● Given entries:
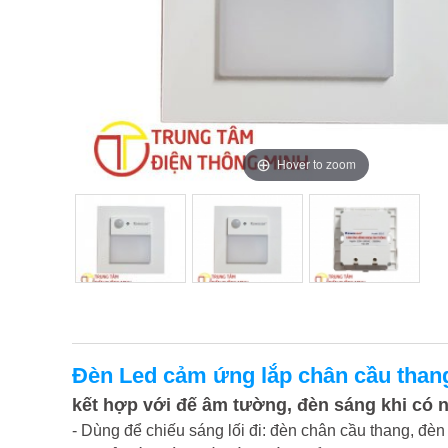
Hover to zoom
Hover to zoom
Hover to zoom
Đèn Led cảm ứng lắp chân cầu than
kết hợp với đế âm tường, đèn
sáng khi có 
- Dùng để chiếu sáng lối đi: đèn chân cầu thang, đèn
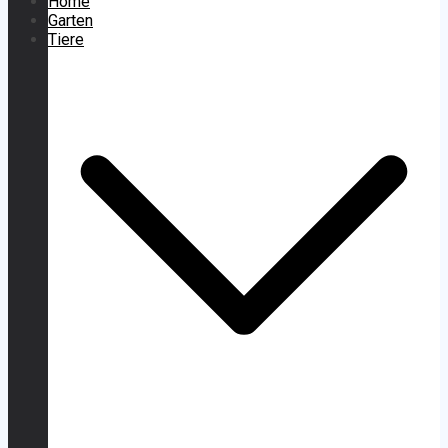
Home
Garten
Tiere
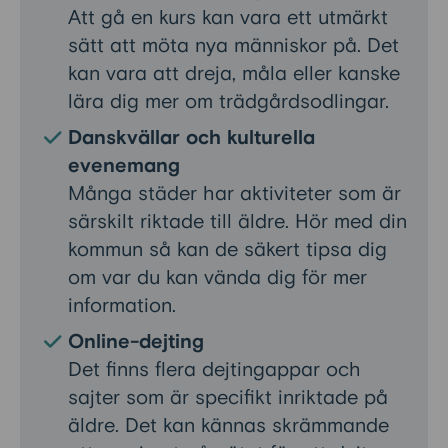
Att gå en kurs kan vara ett utmärkt
sätt att möta nya människor på. Det
kan vara att dreja, måla eller kanske
lära dig mer om trädgårdsodlingar.
Danskvällar och kulturella
evenemang
Många städer har aktiviteter som är
särskilt riktade till äldre. Hör med din
kommun så kan de säkert tipsa dig
om var du kan vända dig för mer
information.
Online-dejting
Det finns flera dejtingappar och
sajter som är specifikt inriktade på
äldre. Det kan kännas skrämmande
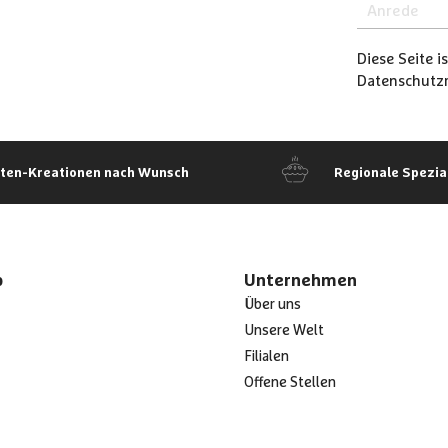
Diese Seite 
Datenschutzri
rten-Kreationen nach Wunsch
Regionale Spezia
p
Unternehmen
Über uns
Unsere Welt
Filialen
Offene Stellen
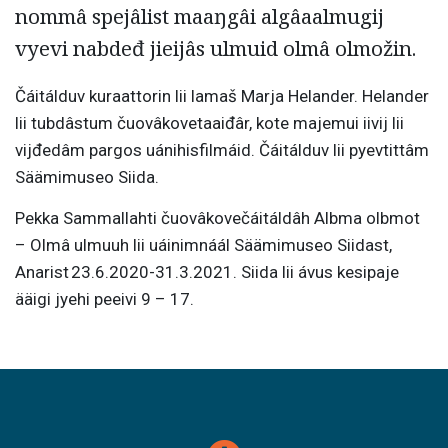
nommâ spejâlist maaŋgâi algâaalmugij
vyevi nabdeđ jieijâs ulmuid olmâ olmožin.
Čáitálduv kuraattorin lii lamaš Marja Helander. Helander
lii tubdâstum čuovâkovetaaiđâr, kote majemui iivij lii
vijđedâm pargos uánihisfilmáid. Čáitálduv lii pyevtittâm
Säämimuseo Siida.
Pekka Sammallahti čuovâkovečáitáldâh Albma olbmot
– Olmâ ulmuuh lii uáinimnáál Säämimuseo Siidast,
Anarist 23.6.2020-31.3.2021. Siida lii ávus kesipaje
ääigi jyehi peeivi 9 – 17.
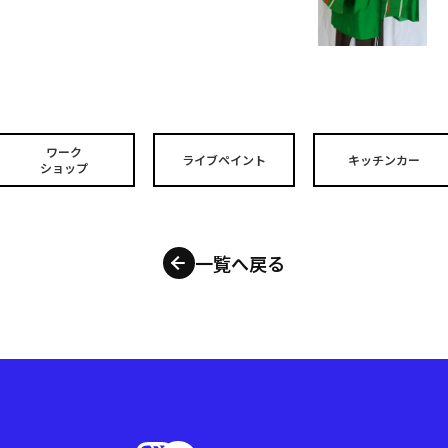
ワーク
ライブペイント
キッチンカー
ショップ
一覧へ戻る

● Goal of the exercise: Your answer should be one number: how many lines in the material hold the word "sáng".

● Result for this task: 2